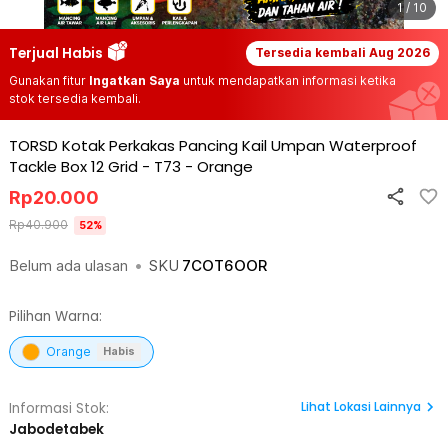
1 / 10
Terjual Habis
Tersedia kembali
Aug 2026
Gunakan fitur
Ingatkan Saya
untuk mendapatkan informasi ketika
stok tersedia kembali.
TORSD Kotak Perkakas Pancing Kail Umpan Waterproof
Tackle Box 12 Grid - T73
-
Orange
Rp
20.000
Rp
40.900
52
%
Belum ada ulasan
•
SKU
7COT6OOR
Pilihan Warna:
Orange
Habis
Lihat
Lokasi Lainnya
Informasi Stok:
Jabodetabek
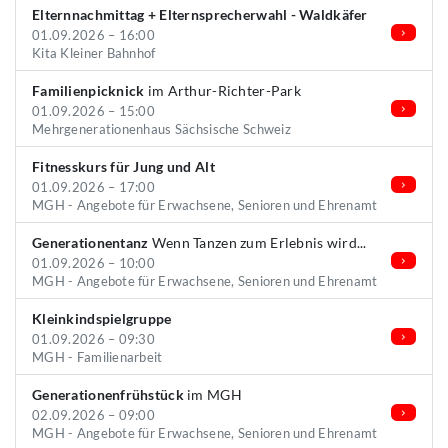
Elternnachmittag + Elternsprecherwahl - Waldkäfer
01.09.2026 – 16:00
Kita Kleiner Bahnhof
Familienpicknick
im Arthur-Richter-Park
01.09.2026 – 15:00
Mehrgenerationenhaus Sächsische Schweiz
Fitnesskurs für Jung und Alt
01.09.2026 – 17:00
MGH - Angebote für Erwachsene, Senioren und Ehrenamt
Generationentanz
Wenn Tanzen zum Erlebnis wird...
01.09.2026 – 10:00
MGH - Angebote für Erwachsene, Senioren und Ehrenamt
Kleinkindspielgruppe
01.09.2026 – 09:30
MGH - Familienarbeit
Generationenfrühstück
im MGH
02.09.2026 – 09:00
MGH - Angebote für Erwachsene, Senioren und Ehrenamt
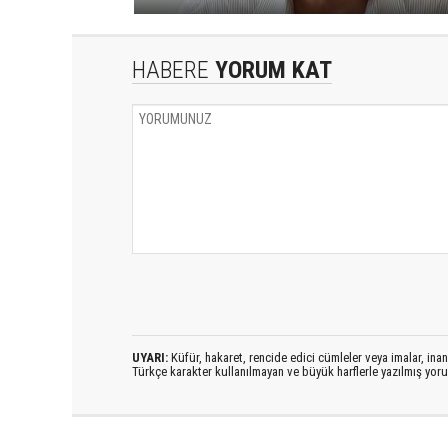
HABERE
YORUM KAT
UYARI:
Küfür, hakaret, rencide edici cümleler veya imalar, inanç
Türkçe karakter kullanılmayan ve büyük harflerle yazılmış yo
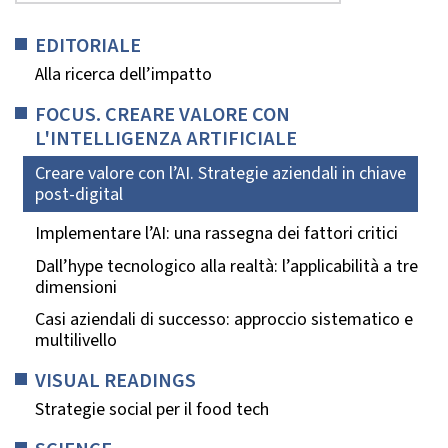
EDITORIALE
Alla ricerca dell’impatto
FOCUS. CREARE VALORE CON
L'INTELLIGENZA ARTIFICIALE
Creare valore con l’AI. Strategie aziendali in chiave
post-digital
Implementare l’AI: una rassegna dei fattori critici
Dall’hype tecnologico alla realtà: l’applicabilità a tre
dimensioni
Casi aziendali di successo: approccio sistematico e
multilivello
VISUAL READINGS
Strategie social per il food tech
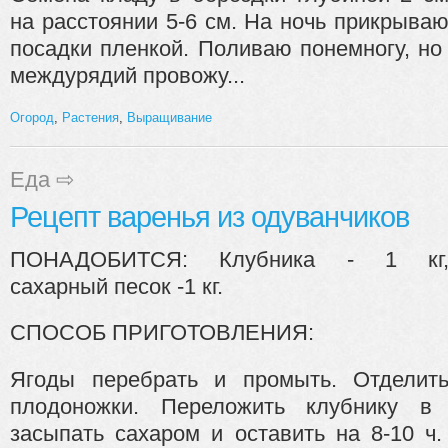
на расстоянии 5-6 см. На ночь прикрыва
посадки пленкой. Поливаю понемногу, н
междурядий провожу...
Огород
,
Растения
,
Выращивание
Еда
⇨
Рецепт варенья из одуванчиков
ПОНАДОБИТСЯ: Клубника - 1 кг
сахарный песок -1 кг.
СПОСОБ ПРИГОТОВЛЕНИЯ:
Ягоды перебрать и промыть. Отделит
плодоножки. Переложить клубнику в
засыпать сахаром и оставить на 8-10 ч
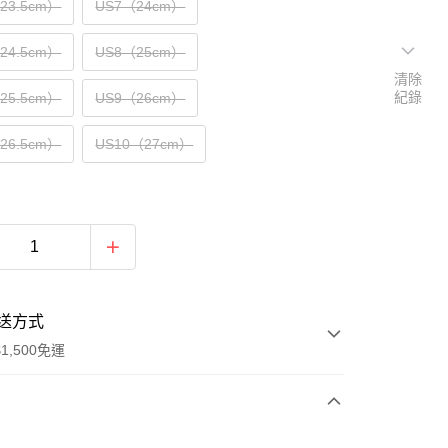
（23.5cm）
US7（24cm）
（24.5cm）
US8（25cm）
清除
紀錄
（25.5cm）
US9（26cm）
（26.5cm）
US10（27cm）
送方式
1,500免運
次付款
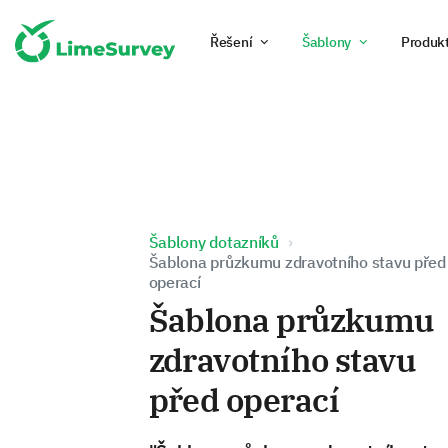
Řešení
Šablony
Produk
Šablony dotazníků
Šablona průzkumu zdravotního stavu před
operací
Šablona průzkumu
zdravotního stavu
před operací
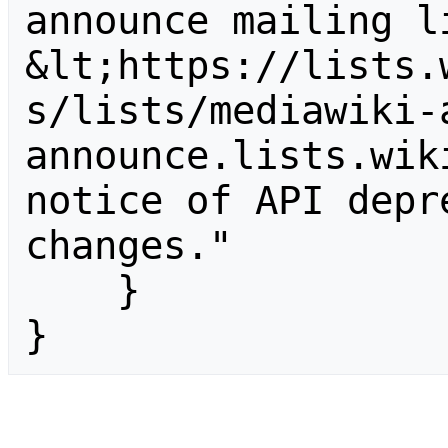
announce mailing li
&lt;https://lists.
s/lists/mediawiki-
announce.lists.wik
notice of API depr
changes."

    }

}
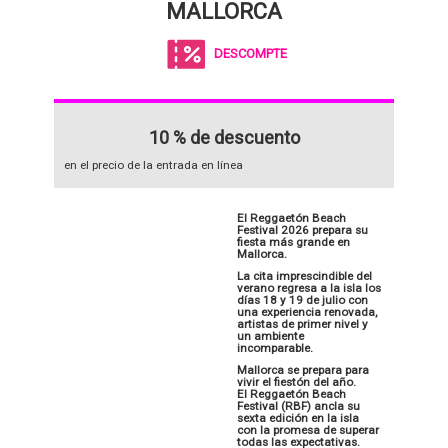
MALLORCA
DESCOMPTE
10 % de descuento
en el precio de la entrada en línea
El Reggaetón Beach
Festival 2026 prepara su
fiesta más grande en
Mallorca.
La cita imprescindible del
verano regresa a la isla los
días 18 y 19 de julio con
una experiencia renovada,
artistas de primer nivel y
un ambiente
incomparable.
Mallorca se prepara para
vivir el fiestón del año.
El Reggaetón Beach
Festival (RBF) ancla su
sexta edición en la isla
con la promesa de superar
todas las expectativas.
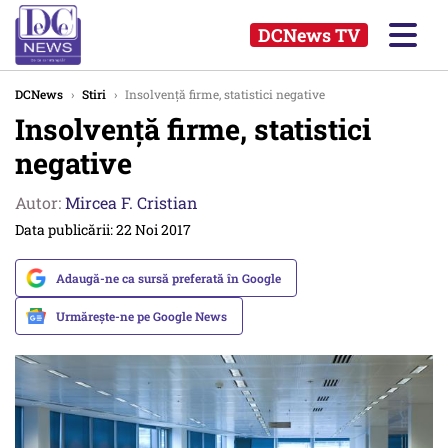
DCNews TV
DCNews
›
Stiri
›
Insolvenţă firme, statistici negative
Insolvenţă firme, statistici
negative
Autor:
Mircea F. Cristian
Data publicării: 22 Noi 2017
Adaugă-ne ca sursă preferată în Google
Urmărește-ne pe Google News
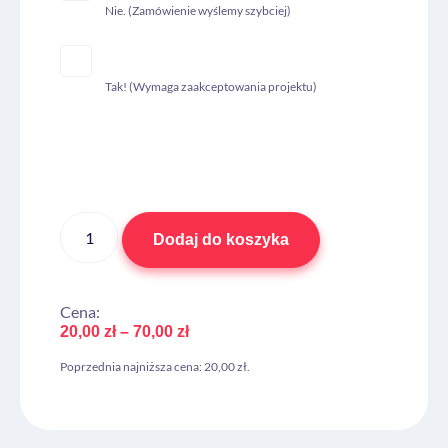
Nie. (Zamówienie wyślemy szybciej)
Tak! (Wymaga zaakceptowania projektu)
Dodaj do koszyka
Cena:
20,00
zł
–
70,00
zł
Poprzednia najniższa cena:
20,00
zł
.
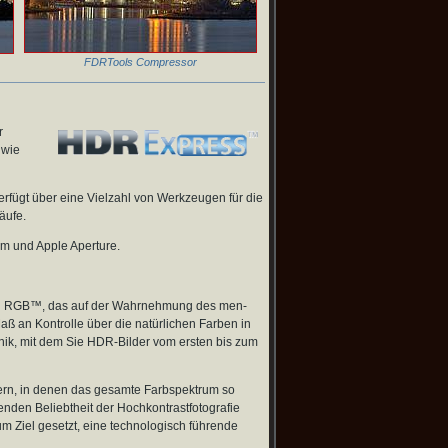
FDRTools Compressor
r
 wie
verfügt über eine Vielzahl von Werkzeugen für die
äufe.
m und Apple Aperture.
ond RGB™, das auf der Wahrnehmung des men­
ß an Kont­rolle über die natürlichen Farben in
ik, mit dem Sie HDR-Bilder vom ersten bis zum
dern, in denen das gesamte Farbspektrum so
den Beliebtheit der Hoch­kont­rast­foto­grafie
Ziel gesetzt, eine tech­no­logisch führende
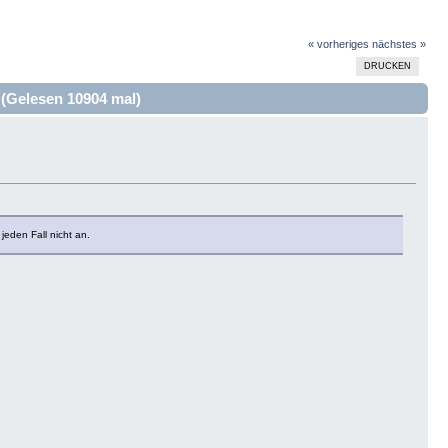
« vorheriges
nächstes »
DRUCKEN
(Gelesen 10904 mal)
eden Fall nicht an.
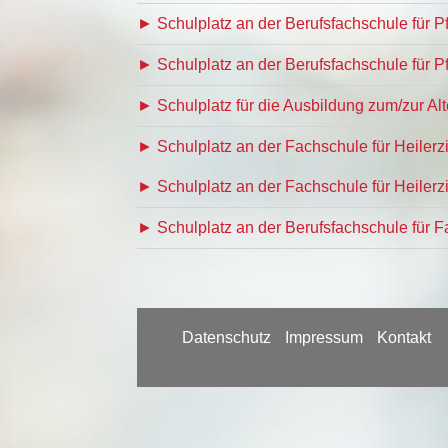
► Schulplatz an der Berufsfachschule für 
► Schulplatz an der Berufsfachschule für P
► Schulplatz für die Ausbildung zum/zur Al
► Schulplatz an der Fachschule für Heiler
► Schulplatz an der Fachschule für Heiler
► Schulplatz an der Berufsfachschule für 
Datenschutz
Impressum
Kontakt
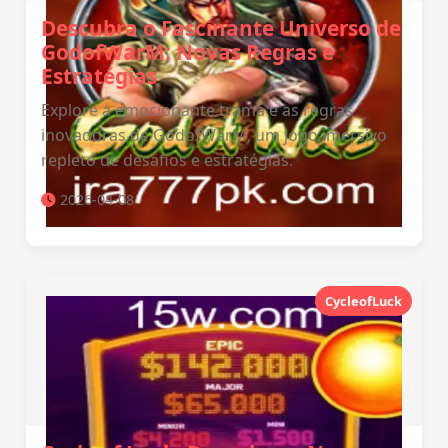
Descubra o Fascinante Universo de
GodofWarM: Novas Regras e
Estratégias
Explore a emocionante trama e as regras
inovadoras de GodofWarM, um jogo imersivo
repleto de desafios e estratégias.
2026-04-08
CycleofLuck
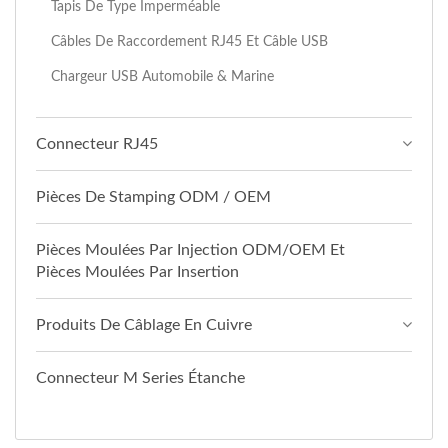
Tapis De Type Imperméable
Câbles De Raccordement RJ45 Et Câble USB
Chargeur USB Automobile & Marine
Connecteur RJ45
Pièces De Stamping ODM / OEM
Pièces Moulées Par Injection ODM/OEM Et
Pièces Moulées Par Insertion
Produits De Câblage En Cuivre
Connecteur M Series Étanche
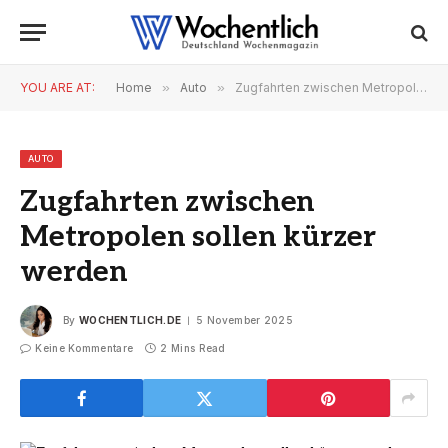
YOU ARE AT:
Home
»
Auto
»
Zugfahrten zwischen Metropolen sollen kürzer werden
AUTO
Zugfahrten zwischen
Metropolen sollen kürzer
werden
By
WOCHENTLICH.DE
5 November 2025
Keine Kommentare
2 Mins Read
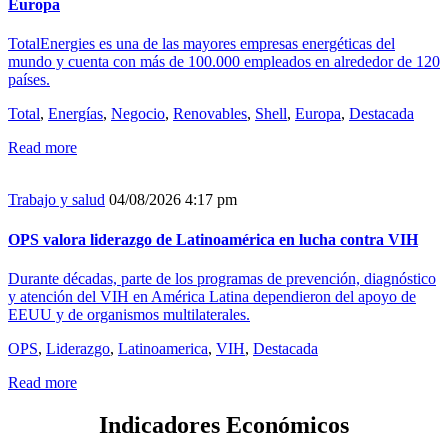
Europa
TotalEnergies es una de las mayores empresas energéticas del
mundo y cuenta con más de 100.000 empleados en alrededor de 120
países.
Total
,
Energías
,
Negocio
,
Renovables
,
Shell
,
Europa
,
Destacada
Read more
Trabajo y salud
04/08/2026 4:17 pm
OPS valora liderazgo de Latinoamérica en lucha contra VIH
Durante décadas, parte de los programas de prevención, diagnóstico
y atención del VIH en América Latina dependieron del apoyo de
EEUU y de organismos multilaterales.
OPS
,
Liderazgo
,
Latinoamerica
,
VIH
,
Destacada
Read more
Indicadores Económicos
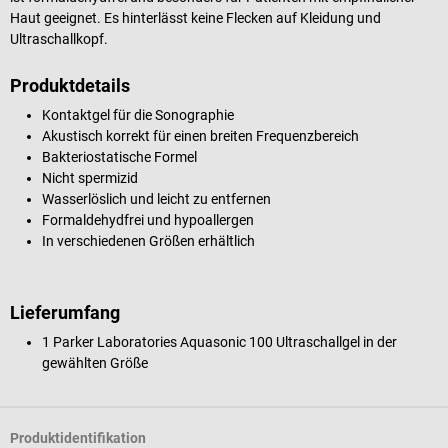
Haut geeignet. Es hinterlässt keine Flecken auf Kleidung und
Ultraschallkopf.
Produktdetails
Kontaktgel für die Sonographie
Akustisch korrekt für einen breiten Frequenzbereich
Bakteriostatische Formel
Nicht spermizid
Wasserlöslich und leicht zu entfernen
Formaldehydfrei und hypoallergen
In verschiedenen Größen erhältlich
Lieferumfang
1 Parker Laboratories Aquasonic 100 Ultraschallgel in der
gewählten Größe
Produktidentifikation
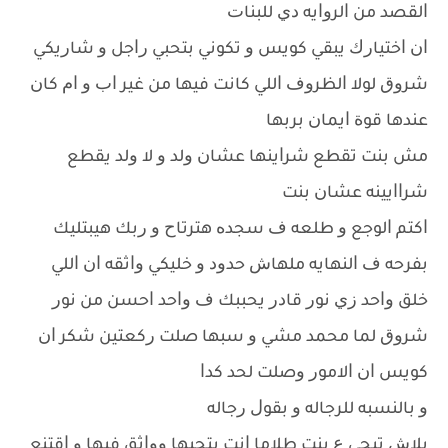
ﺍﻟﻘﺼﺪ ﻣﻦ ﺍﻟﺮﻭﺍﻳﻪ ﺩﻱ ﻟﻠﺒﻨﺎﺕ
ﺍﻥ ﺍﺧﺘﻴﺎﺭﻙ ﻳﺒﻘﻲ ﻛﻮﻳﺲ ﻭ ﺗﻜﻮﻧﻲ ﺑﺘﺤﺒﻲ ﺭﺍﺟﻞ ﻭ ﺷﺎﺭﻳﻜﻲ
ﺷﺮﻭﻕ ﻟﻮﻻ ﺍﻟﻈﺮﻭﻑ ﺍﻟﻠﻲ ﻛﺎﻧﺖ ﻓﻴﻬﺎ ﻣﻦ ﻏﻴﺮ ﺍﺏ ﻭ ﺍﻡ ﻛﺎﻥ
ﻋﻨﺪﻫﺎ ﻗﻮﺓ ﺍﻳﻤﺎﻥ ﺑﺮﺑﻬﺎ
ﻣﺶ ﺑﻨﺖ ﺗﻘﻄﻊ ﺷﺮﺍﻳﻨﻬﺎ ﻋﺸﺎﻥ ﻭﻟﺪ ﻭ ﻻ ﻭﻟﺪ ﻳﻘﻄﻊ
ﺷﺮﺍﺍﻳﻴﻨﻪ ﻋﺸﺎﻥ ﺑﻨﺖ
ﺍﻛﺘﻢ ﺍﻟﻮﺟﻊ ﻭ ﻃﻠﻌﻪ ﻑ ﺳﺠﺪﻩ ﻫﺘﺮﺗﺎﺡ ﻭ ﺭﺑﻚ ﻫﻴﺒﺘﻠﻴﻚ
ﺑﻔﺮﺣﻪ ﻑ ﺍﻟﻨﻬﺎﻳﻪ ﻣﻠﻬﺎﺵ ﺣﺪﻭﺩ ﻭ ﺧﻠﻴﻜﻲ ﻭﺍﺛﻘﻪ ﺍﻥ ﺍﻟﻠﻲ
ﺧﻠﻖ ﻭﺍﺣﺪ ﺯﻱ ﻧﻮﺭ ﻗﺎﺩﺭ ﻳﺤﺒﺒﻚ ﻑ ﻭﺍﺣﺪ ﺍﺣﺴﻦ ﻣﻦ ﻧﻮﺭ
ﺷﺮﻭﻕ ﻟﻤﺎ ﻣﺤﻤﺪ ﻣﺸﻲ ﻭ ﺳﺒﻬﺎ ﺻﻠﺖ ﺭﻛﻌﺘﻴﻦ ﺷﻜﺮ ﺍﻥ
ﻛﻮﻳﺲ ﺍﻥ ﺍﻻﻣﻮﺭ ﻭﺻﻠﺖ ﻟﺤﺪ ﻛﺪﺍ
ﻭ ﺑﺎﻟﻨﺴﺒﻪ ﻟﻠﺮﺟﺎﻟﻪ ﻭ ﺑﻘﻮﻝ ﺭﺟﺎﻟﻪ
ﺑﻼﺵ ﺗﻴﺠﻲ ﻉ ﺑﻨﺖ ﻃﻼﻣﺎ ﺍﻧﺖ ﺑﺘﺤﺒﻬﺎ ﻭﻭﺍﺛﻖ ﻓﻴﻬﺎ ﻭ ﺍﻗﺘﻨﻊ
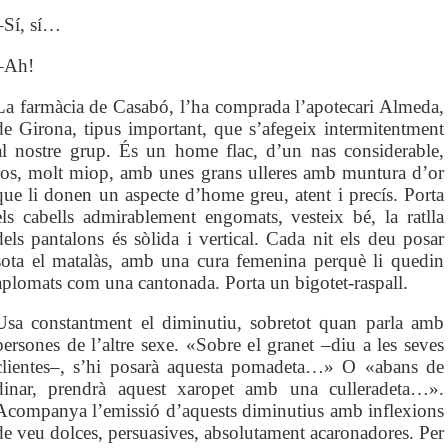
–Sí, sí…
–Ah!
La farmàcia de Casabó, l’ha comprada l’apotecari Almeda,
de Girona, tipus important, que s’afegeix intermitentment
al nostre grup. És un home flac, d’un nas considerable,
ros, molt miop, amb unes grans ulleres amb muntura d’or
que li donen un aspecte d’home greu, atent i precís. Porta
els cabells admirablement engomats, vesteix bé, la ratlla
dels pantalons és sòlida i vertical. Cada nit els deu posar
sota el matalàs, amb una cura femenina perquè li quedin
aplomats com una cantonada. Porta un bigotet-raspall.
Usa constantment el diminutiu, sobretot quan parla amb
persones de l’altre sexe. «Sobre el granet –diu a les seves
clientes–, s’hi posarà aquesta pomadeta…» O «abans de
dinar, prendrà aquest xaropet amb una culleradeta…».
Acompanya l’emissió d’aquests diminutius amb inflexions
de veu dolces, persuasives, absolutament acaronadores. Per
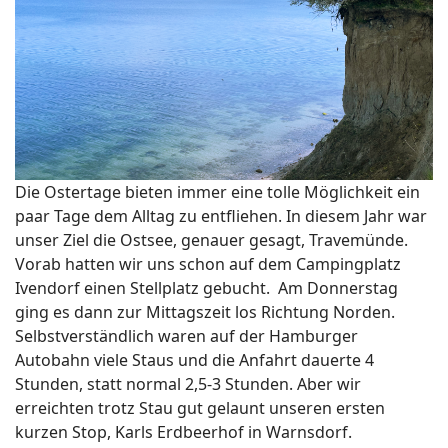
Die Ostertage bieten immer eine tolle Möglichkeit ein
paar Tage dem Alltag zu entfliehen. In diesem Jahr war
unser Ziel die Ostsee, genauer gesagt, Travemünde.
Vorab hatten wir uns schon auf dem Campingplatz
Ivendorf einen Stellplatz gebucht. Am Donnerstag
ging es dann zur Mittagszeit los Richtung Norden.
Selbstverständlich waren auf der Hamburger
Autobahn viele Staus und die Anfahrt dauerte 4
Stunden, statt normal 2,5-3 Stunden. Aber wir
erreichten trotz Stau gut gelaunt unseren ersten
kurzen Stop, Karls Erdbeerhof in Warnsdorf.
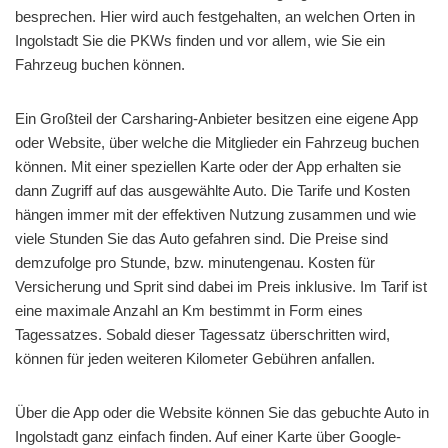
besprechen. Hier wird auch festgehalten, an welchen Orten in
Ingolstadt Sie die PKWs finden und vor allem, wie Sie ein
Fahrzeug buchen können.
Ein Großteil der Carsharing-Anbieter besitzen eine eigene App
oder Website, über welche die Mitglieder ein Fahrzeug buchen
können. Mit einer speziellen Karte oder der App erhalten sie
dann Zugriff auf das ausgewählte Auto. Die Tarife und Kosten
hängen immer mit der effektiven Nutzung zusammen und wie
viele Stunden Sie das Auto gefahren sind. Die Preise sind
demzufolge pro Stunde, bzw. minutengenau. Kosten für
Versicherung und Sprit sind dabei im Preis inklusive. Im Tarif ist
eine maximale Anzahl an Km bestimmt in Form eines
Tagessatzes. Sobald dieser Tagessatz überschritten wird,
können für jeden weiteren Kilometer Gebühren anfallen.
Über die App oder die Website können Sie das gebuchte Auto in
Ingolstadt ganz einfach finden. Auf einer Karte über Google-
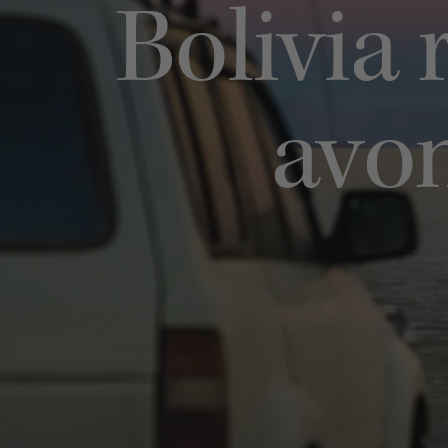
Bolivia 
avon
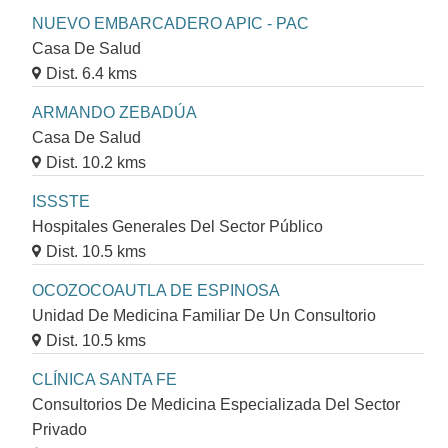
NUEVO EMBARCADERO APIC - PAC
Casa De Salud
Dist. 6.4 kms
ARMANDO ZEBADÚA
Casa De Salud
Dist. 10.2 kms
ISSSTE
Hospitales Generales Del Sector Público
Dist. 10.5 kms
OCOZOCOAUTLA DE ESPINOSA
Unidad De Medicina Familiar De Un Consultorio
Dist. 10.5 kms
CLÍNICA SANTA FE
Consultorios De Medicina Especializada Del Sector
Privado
* * *
EXERCISE DESCRIPTION
Going through the entries above, show each line that contains "Zugfahrten".

SOLUTION TO THE PROBLEM
Zugfahrten zwischen Metropolen sollen kürzer werden
Zugfahrten zwischen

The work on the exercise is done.